You water conscientiously, you feed regularly, and then one morning you walk out to find perfectly good tomatoes with cracks running across their shoulders like tiny earthquakes. It’s one of the most common questions new vegetable growers ask, and the good news is it’s almost always fixable once you understand what’s actually causing it.
What’s actually happening
Splitting is almost always about inconsistent water, not too much or too little on its own. When a dry spell is followed by a heavy soak (a big rain event, or you finally remembering to water), the fruit takes up water faster than the skin can stretch to accommodate it, and it splits. In Australian summers, where a fortnight of dry heat followed by a sudden downpour is entirely normal, this is one of the most common frustrations home growers face.

The fix: consistency, not quantity
The single biggest improvement is watering on a steady schedule rather than reactively. Deep, even watering two or three times a week (rather than a quick daily sprinkle, or nothing until the plant looks stressed) keeps the moisture level in the soil far more stable.

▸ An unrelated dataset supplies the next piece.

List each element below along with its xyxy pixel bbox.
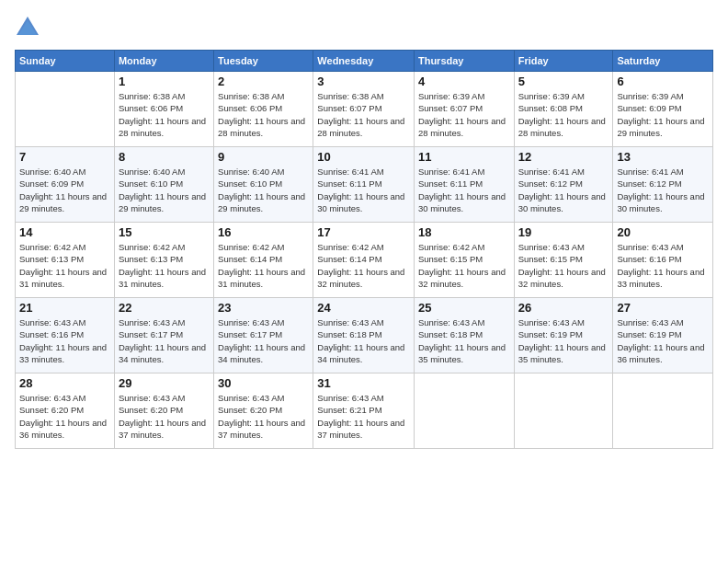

Mulch matters more than people think
A good 5–7cm layer of mulch around your tomato plants buffers the soil against exactly the kind of moisture swings that cause splitting. It’s one of the cheapest, lowest-effort fixes available and it helps with weed suppression too.
Variety choice helps too
Some varieties are simply more prone to splitting than others — thinner-skinned heirlooms in particular. If splitting is a recurring problem in your garden, cherry varieties (see our beginner vegetables guide) tend to be more forgiving than large slicing tomatoes.
When to just pick them
If you see rain coming after a dry stretch, it’s often worth picking any nearly-ripe tomatoes before the rain hits and letting them finish ripening on the windowsill — a small, practical workaround that saves a lot of splitting damage during unpredictable weather. For more on building resilient soil that holds moisture more evenly in the first place, Sustainable Gardening Australia has good free guides on soil improvement.